Он нам точно гарантирует! Как же! А что он мне ответил, когда я напрямую спросил у него, в чём тогда смысл его затеи, если до старости все доживём? Мяться стал, нести всякую ахинею. Ничего вразумительного я от него так и не услышал. А всё потому, что на самом деле квартира каждого из нас может выпасть хоть завтра, как карта ляжет, и ничего тут не поделаешь.

Дурак я, что поддался на его авантюру. Вот дурак! О матери не подумал. Идиот! Что же делать? Позвонить и отказаться. А что я ему скажу? Что мать стало жалко? Он меня точно за идиота примет. У них у всех матери есть. Будет смеяться, скажет: струсил, а матерью прикрывается. Да не трус я!

Эдик разнервничался и, встав, подошёл к окну.

Не трус я. Своей жизни мне не жалко, просто мать без меня не сможет. Этого она точно не переживёт. Ради меня только и держится, а я ей такую подлянку устроил.

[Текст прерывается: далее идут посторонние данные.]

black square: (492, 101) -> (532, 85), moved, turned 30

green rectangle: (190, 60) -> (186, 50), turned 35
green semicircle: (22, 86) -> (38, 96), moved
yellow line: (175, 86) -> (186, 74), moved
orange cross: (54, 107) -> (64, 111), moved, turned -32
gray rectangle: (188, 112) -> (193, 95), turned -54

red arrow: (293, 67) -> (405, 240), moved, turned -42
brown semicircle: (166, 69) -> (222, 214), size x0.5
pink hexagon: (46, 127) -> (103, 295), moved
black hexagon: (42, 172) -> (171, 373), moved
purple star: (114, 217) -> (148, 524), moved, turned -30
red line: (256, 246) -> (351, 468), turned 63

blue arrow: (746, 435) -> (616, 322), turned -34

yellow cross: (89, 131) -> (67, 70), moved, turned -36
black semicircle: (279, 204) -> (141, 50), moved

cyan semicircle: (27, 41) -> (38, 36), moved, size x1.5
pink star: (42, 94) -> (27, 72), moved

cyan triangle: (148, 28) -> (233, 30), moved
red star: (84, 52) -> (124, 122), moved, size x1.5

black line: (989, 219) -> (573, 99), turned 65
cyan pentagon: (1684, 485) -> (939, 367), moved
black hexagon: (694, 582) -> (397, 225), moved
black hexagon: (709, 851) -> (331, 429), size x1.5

Ещё некоторое время простоял у окна, не видя за ним ничего, так как на кухне горел свет, а за окном было темно. Но отсутствие видимости Эдика ничуть не беспокоило, он продолжал думать о своём. Постепенно мысли переключились на работу.

Эдуард был хотя и молодым, но весьма перспективным учёным. Собственные разработки по созданию «самозаживляющегося» полимера, которые он хотел представить, как кандидатскую, вполне тянули на докторскую. Он предлагал внедрять в структуру материала сеть микроканалов по которым к повреждённому участку, восстанавливающее вещество может доставляться в любую точку поверхности. Он был влюблён в химию полимеров, в которой чувствовал себя по-настоящему творцом, ну прямо волшебником. Ажурные сеточки многоатомных соединений, которыми он вертел как хотел в поисках нужного свойства, завораживали, вселяли в душу какую-то особенную силу, власть. Мечтал построить целый город и даже что-то такое неземное, грандиозное, вечное, из материала, которому время будет не страшно. Правда, пока не представлял, что за материал это должен быть, как должен выглядеть, но что ему по силам его сделать – чувствовал. Время, необходимо лишь время! При этом слове у него на глазах всегда наворачивались слёзы. Времени для творчества катастрофически не хватало.

Они жили вдвоём с матерью, которая после трагической смерти отца сломалась, потеряла всякий интерес к жизни, начала пить. Его работа, как учёного, оценивалась государством совсем низко, зарплата была маленькой: после выплаты коммунальных услуг почти ничего не оставалось. Пристрастие матери к выпивке вынудило Эдика заняться репетиторством, что, конечно, добавило семье денег, но при этом отбирало значительную часть времени у любимого дела. Эдуард спал по пять часов в сутки, но это мало что меняло.

Была у Эдуарда мечта, одна единственная. И мечтал он не о науке, – в ней он добьётся всего сам. Мечтал он, чтобы с неба – или ещё откуда – на него свалилось много денег: они были нужны для матери, – чтобы он сам, ни на что второстепенное не отвлекаясь, мог спокойно заниматься своими любимыми полимерами.